ACTIVITY:
Down to the last line, the material below should be reproduced exactly.

MATERIAL TO PROCESS Block Start

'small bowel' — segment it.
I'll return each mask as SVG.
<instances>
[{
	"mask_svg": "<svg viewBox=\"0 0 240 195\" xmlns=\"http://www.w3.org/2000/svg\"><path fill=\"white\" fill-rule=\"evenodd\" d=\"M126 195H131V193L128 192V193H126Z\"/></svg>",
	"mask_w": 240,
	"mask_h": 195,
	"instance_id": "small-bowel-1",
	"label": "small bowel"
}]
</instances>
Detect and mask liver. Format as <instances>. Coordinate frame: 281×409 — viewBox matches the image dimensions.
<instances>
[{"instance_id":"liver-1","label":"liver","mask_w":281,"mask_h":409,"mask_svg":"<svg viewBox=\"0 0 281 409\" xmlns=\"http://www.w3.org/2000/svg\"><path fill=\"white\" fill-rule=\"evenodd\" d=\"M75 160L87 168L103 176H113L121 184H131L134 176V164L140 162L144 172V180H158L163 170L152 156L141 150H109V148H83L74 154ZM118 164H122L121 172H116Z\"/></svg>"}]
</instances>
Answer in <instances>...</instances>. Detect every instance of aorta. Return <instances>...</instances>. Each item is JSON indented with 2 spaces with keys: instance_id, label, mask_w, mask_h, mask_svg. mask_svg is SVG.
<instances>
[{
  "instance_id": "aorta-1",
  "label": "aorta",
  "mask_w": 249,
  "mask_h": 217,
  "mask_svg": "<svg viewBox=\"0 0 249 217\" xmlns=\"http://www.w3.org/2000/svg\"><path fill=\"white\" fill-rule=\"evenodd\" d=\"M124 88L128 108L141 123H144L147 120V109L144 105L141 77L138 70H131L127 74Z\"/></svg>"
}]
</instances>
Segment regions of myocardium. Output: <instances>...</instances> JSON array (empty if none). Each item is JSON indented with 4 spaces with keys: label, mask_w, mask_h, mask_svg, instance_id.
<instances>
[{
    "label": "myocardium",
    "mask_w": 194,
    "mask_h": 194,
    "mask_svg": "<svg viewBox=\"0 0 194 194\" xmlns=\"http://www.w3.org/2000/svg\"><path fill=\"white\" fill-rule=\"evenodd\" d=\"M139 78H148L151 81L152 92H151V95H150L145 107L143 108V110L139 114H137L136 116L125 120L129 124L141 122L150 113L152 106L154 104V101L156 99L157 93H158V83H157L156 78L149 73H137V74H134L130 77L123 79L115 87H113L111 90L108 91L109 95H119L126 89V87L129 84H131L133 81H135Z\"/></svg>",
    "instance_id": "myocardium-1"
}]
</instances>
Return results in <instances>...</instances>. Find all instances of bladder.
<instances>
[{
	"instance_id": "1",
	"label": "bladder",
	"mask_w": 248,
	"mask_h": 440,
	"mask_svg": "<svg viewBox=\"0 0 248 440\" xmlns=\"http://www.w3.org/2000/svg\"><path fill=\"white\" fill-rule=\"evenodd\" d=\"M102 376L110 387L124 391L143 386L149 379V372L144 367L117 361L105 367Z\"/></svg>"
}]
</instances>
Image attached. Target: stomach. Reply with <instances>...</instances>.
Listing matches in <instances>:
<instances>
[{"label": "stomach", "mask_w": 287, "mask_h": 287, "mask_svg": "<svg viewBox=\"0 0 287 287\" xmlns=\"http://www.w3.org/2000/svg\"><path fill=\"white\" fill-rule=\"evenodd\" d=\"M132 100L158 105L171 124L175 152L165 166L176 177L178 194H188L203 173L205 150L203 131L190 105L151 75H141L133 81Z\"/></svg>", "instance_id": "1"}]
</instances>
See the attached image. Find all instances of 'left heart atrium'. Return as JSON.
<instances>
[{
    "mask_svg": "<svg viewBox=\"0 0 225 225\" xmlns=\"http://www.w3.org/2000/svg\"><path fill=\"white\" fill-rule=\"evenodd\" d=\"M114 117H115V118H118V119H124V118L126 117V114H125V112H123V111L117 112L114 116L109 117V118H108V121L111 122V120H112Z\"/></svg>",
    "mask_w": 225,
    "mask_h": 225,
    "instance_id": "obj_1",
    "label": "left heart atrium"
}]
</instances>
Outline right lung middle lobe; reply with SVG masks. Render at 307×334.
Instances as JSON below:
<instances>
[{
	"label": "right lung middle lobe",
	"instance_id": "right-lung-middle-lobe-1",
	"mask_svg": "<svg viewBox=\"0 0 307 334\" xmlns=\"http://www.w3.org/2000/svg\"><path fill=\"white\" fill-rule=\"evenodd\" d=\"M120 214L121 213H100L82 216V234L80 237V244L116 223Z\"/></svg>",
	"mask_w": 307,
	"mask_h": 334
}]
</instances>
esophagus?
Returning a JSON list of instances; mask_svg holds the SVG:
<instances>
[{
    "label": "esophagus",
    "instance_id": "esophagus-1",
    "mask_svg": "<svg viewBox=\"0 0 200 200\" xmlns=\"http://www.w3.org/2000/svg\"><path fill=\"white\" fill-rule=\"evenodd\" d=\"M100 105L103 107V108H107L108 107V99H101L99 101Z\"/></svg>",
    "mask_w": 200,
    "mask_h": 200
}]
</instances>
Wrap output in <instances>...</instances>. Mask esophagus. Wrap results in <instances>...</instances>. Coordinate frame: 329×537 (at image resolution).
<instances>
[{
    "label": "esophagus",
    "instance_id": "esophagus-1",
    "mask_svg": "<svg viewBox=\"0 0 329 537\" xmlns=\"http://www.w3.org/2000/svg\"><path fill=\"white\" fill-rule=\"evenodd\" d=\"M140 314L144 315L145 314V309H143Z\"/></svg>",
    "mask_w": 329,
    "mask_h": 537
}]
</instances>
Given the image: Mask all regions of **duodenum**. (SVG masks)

MATERIAL TO PROCESS Block End

ANSWER SPACE:
'small bowel' — segment it.
I'll return each mask as SVG.
<instances>
[{
	"mask_svg": "<svg viewBox=\"0 0 240 195\" xmlns=\"http://www.w3.org/2000/svg\"><path fill=\"white\" fill-rule=\"evenodd\" d=\"M126 195H131V193L128 192V193H126Z\"/></svg>",
	"mask_w": 240,
	"mask_h": 195,
	"instance_id": "small-bowel-1",
	"label": "small bowel"
}]
</instances>
Detect and mask liver. Format as <instances>. Coordinate frame: 281×409 — viewBox matches the image dimensions.
<instances>
[{"instance_id":"liver-1","label":"liver","mask_w":281,"mask_h":409,"mask_svg":"<svg viewBox=\"0 0 281 409\" xmlns=\"http://www.w3.org/2000/svg\"><path fill=\"white\" fill-rule=\"evenodd\" d=\"M75 160L87 168L103 176H113L121 184H131L134 176V164L140 162L144 172V180H158L163 170L152 156L141 150H109V148H83L74 154ZM118 164H122L121 172H116Z\"/></svg>"}]
</instances>
Answer in <instances>...</instances>. Detect every instance of aorta. Return <instances>...</instances>. Each item is JSON indented with 2 spaces with keys: instance_id, label, mask_w, mask_h, mask_svg. mask_svg is SVG.
<instances>
[{
  "instance_id": "aorta-1",
  "label": "aorta",
  "mask_w": 249,
  "mask_h": 217,
  "mask_svg": "<svg viewBox=\"0 0 249 217\" xmlns=\"http://www.w3.org/2000/svg\"><path fill=\"white\" fill-rule=\"evenodd\" d=\"M124 88L128 108L141 123H144L147 120V109L144 105L141 77L138 70H131L127 74Z\"/></svg>"
}]
</instances>
Segment regions of myocardium. Output: <instances>...</instances> JSON array (empty if none). Each item is JSON indented with 4 spaces with keys: label, mask_w, mask_h, mask_svg, instance_id.
<instances>
[{
    "label": "myocardium",
    "mask_w": 194,
    "mask_h": 194,
    "mask_svg": "<svg viewBox=\"0 0 194 194\" xmlns=\"http://www.w3.org/2000/svg\"><path fill=\"white\" fill-rule=\"evenodd\" d=\"M139 78H148L151 81L152 92H151V95H150L145 107L143 108V110L139 114H137L136 116L125 120L129 124L141 122L150 113L152 106L154 104V101L156 99L157 93H158V83H157L156 78L149 73H137V74H134L130 77L123 79L115 87H113L111 90L108 91L109 95H119L126 89V87L129 84H131L133 81H135Z\"/></svg>",
    "instance_id": "myocardium-1"
}]
</instances>
Return results in <instances>...</instances>. Find all instances of bladder.
<instances>
[{
	"instance_id": "1",
	"label": "bladder",
	"mask_w": 248,
	"mask_h": 440,
	"mask_svg": "<svg viewBox=\"0 0 248 440\" xmlns=\"http://www.w3.org/2000/svg\"><path fill=\"white\" fill-rule=\"evenodd\" d=\"M102 376L110 387L124 391L143 386L149 379V372L144 367L117 361L105 367Z\"/></svg>"
}]
</instances>
Image attached. Target: stomach. Reply with <instances>...</instances>.
Listing matches in <instances>:
<instances>
[{"label": "stomach", "mask_w": 287, "mask_h": 287, "mask_svg": "<svg viewBox=\"0 0 287 287\" xmlns=\"http://www.w3.org/2000/svg\"><path fill=\"white\" fill-rule=\"evenodd\" d=\"M132 100L158 105L171 124L175 152L165 166L176 177L178 194H188L203 173L205 150L203 131L190 105L151 75H141L133 81Z\"/></svg>", "instance_id": "1"}]
</instances>
See the attached image. Find all instances of 'left heart atrium'. Return as JSON.
<instances>
[{
    "mask_svg": "<svg viewBox=\"0 0 225 225\" xmlns=\"http://www.w3.org/2000/svg\"><path fill=\"white\" fill-rule=\"evenodd\" d=\"M114 117H115V118H118V119H124V118L126 117V114H125V112H123V111L117 112L114 116L109 117V118H108V121L111 122V120H112Z\"/></svg>",
    "mask_w": 225,
    "mask_h": 225,
    "instance_id": "obj_1",
    "label": "left heart atrium"
}]
</instances>
Outline right lung middle lobe; reply with SVG masks. Render at 307×334.
Instances as JSON below:
<instances>
[{
	"label": "right lung middle lobe",
	"instance_id": "right-lung-middle-lobe-1",
	"mask_svg": "<svg viewBox=\"0 0 307 334\" xmlns=\"http://www.w3.org/2000/svg\"><path fill=\"white\" fill-rule=\"evenodd\" d=\"M120 214L121 213H100L82 216V234L80 237V244L116 223Z\"/></svg>",
	"mask_w": 307,
	"mask_h": 334
}]
</instances>
esophagus?
Returning a JSON list of instances; mask_svg holds the SVG:
<instances>
[{
    "label": "esophagus",
    "instance_id": "esophagus-1",
    "mask_svg": "<svg viewBox=\"0 0 200 200\" xmlns=\"http://www.w3.org/2000/svg\"><path fill=\"white\" fill-rule=\"evenodd\" d=\"M100 105L103 107V108H107L108 107V99H101L99 101Z\"/></svg>",
    "mask_w": 200,
    "mask_h": 200
}]
</instances>
Wrap output in <instances>...</instances>. Mask esophagus. Wrap results in <instances>...</instances>. Coordinate frame: 329×537 (at image resolution).
<instances>
[{
    "label": "esophagus",
    "instance_id": "esophagus-1",
    "mask_svg": "<svg viewBox=\"0 0 329 537\" xmlns=\"http://www.w3.org/2000/svg\"><path fill=\"white\" fill-rule=\"evenodd\" d=\"M140 314L144 315L145 314V309H143Z\"/></svg>",
    "mask_w": 329,
    "mask_h": 537
}]
</instances>
Given the image: Mask all regions of **duodenum**. (SVG masks)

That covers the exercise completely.